## TASK PROMPT:
Among the entries below, find the lines that contain the string "oder". State only how many there are.

## RECORD SET:
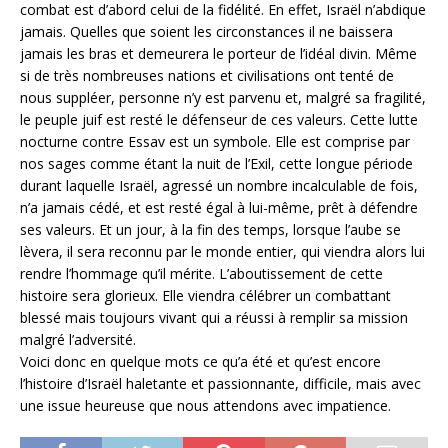
combat est d’abord celui de la fidélité. En effet, Israël n’abdique
jamais. Quelles que soient les circonstances il ne baissera
jamais les bras et demeurera le porteur de l’idéal divin. Même
si de très nombreuses nations et civilisations ont tenté de
nous suppléer, personne n’y est parvenu et, malgré sa fragilité,
le peuple juif est resté le défenseur de ces valeurs. Cette lutte
nocturne contre Essav est un symbole. Elle est comprise par
nos sages comme étant la nuit de l’Exil, cette longue période
durant laquelle Israël, agressé un nombre incalculable de fois,
n’a jamais cédé, et est resté égal à lui-même, prêt à défendre
ses valeurs. Et un jour, à la fin des temps, lorsque l’aube se
lèvera, il sera reconnu par le monde entier, qui viendra alors lui
rendre l’hommage qu’il mérite. L’aboutissement de cette
histoire sera glorieux. Elle viendra célébrer un combattant
blessé mais toujours vivant qui a réussi à remplir sa mission
malgré l’adversité.
Voici donc en quelque mots ce qu’a été et qu’est encore
l’histoire d’Israël haletante et passionnante, difficile, mais avec
une issue heureuse que nous attendons avec impatience.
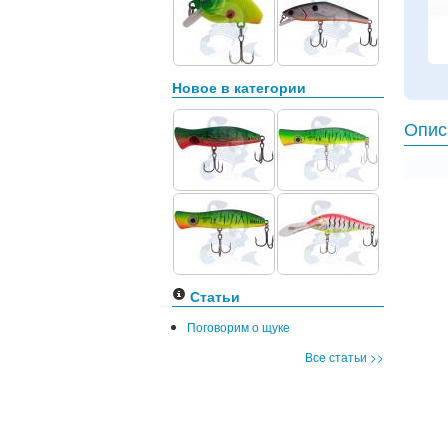
Новое в категории
Опис
Статьи
Поговорим о щуке
Все статьи >>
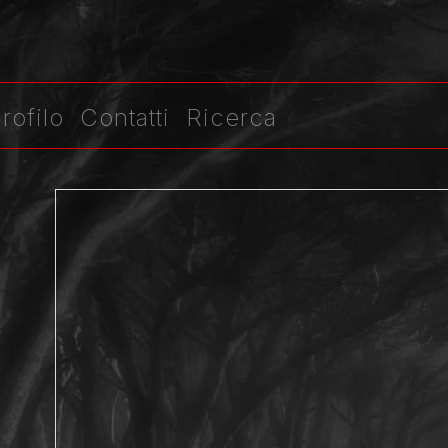
rofilo
Contatti
Ricerca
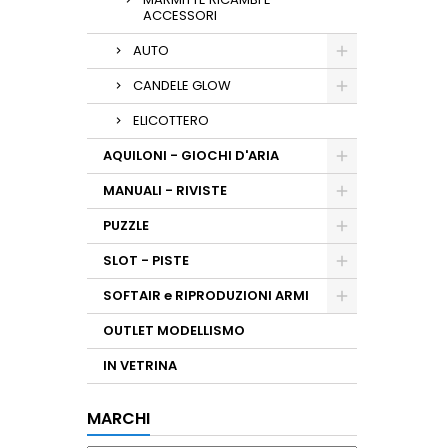
ACCESSORI
AUTO
CANDELE GLOW
ELICOTTERO
AQUILONI - GIOCHI D'ARIA
MANUALI - RIVISTE
PUZZLE
SLOT - PISTE
SOFTAIR e RIPRODUZIONI ARMI
OUTLET MODELLISMO
IN VETRINA
MARCHI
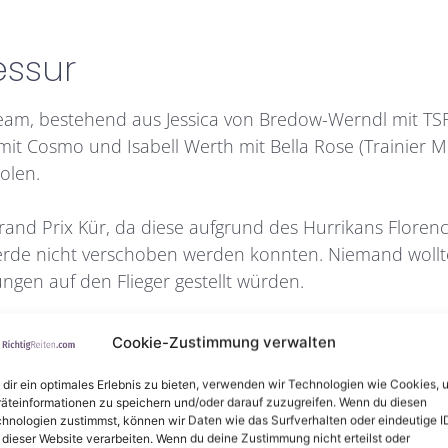
essur
eam, bestehend aus Jessica von Bredow-Werndl mit TS
mit Cosmo und Isabell Werth mit Bella Rose (Trainier
olen.
Grand Prix Kür, da diese aufgrund des Hurrikans Flore
rde nicht verschoben werden konnten. Niemand wollte d
ngen auf den Flieger gestellt würden.
Cookie-Zustimmung verwalten
dir ein optimales Erlebnis zu bieten, verwenden wir Technologien wie Cookies, 
n 2018
äteinformationen zu speichern und/oder darauf zuzugreifen. Wenn du diesen
hnologien zustimmst, können wir Daten wie das Surfverhalten oder eindeutige I
 dieser Website verarbeiten. Wenn du deine Zustimmung nicht erteilst oder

## SOLUTION TO THIS TASK:
3